TANZQUARTIER MATHILDE MONNIER, DIE STARKE FRANZÖSISCHE - ECHTE - AUSNAHME - CHOREOGRAFIN WAR MIT EINEM SOLO IN WIEN: IN LA PLACE DU SINGE TANZT SIE MIT NICHTS ANDEREM ALS MIT UND GEGEN WORTE(N) - DER AUTORIN CHRISTINE ANGOT
Mathilde Monnier "liebt Literatur". Wenn man das von einer zeitgenössischen Tänzerin hört, möchte man eher nicht in ihre Vorstellung gehen. Denn zu befürchten ist: Wieder so eine, die über ihr "Werk" mehr quatscht, als es von selbst zu "sagen" in der Lage ist. Es ist unglaublich, wie mancher zeitgenössische Tänzer (Künstler) sich dadurch hinauf zu hieven versteht. Unverschämt unglaublich ist das. Mathilde Monnier nun aber, gehört nicht zu dieser Type. Denn sie "tanzt" und artikuliert Literatur auf der Bühne. Als eine der edelsten Erscheinungen im Tanzgeschehen weiß sie sich als Persönlichkeit genauso wie in unaufdringlich expressiver Weise auszudrücken. Ihr Frère et Soeur war letzten Sommer neben Ismael Ivos Solo das stärkste Ereignis des ImPulsTanz-Festivals.
"Menschlich" vergehen 55 Minuten schnell
Und jetzt kam sie mit dem "kleinen Stück" La Place du singe ins Wiener Tanzquartier.

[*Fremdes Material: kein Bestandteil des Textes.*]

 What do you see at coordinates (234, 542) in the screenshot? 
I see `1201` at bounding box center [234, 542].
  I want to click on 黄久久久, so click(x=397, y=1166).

55 Minuten können im zeitgenössischen Tanz lang sein. Wenn man nicht erkennt, was die Tänzer ansprechen oder wenn sie sich in Wiederholungen verlieren. Bei Mathilde Monnier kann man jede Bewegung nachvollziehen, obwohl ihre Bewegungen sperrig sind. Darin liegt die Kunst. Das ist bewegte Erzählung. Das ist interessant. Das ist kurzweilig. Das ist menschlich. Und wenn Mathilde Monnier selbst tanzt, liebt man sie auch als Mensch. Aber eben als sehr edlen! Denn ihre Bewegung ist von einer Anmut, einer Leichtigkeit, einer Gut-Erzogenheit, wie man sie hierzulande eigentlich überhaupt nicht findet. Und gerade die "gute Erziehung" ist nun aber ihr Thema, die von ihrer Herkunft stammt und in den Text ihrer Co-Partnerin, der Autorin Christine Angot, neben anderen Biografien zu einer verwoben wurde.

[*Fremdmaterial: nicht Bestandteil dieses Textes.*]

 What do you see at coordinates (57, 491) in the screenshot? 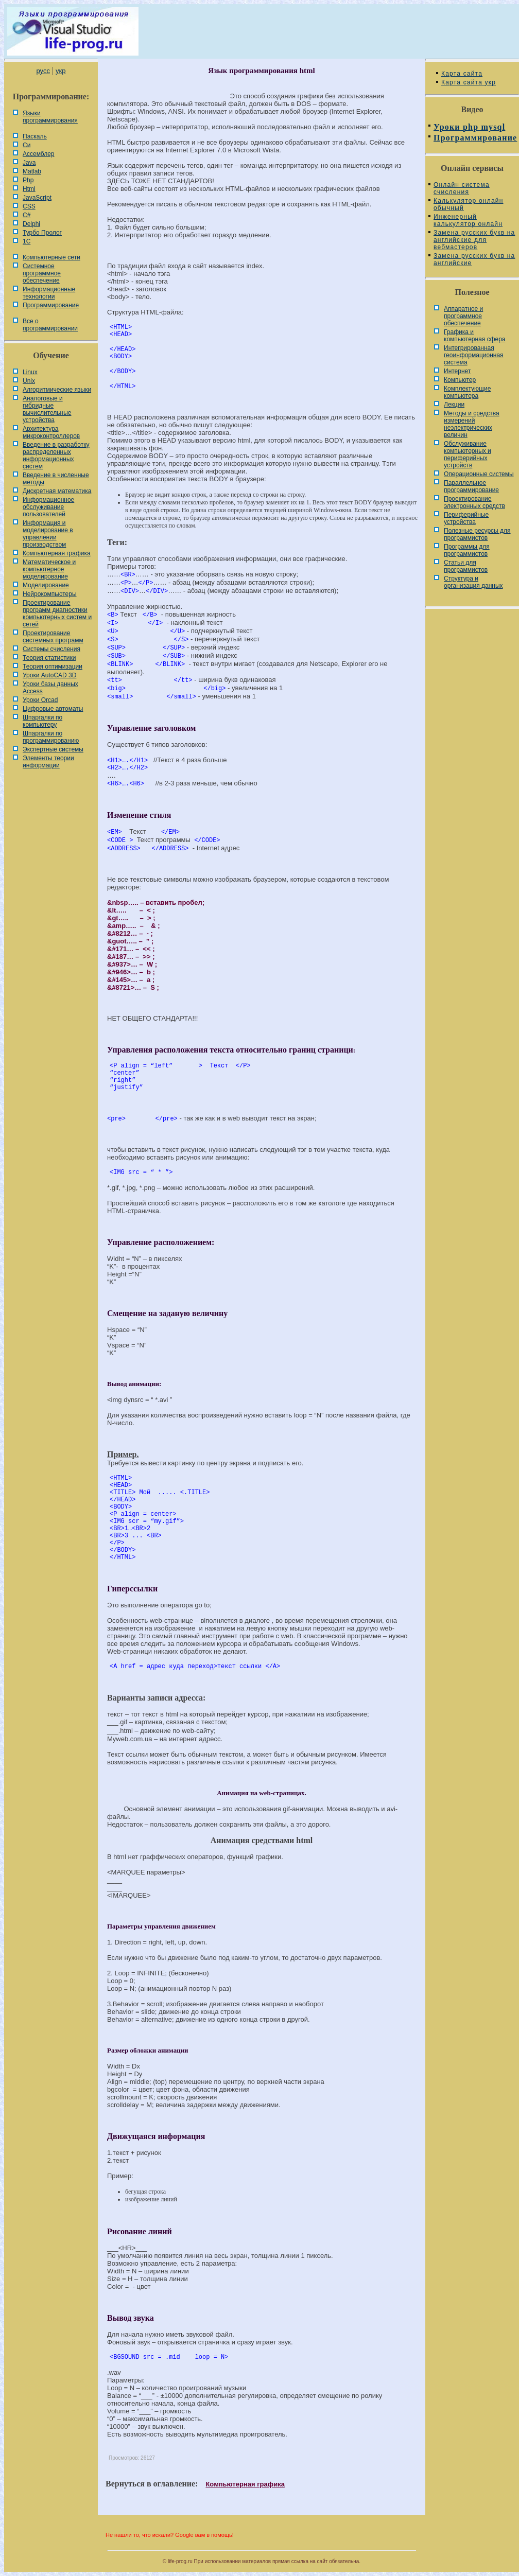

Der abgelegte Traum von der Bürgerlichkeit
Während die eine nun liest, die andere tanzt, möchte man glauben, der Text beschreibe jede von ihnen. Sie beide. Gut, Mathilde Monnier fast noch ein bißchen mehr: die "Angestellten"-Mutter käme aus einer jüdischen, mittellosen Familie, der Vater als großer Industriellen-Boss aus dem rassistischen Grossbürgertum, bei zuvor geäußerter Annahme, dass gerade solche Familien gerne ihre Familientradition "regelten". Deshalb hätte sie, die Bastard-Tochter, eigentlich immer lieber zur Familie des Vaters - den Besseren der Gesellschaft - gehört. - Sie lebten "angenehm" und "bequem", alles war gut "organisiert", und doch emotions- und spannungslos. Das war der Punkt, der Monnier tatsächlich betraf, wie sie in einem Interview erzählt. Und deshalb wurde sie Künstlerin. Weil sie das Bürgerliche, dessen Humorlosigkeit, dessen Schein-vor-Wahrheit-Manierlichkeit anwiderte.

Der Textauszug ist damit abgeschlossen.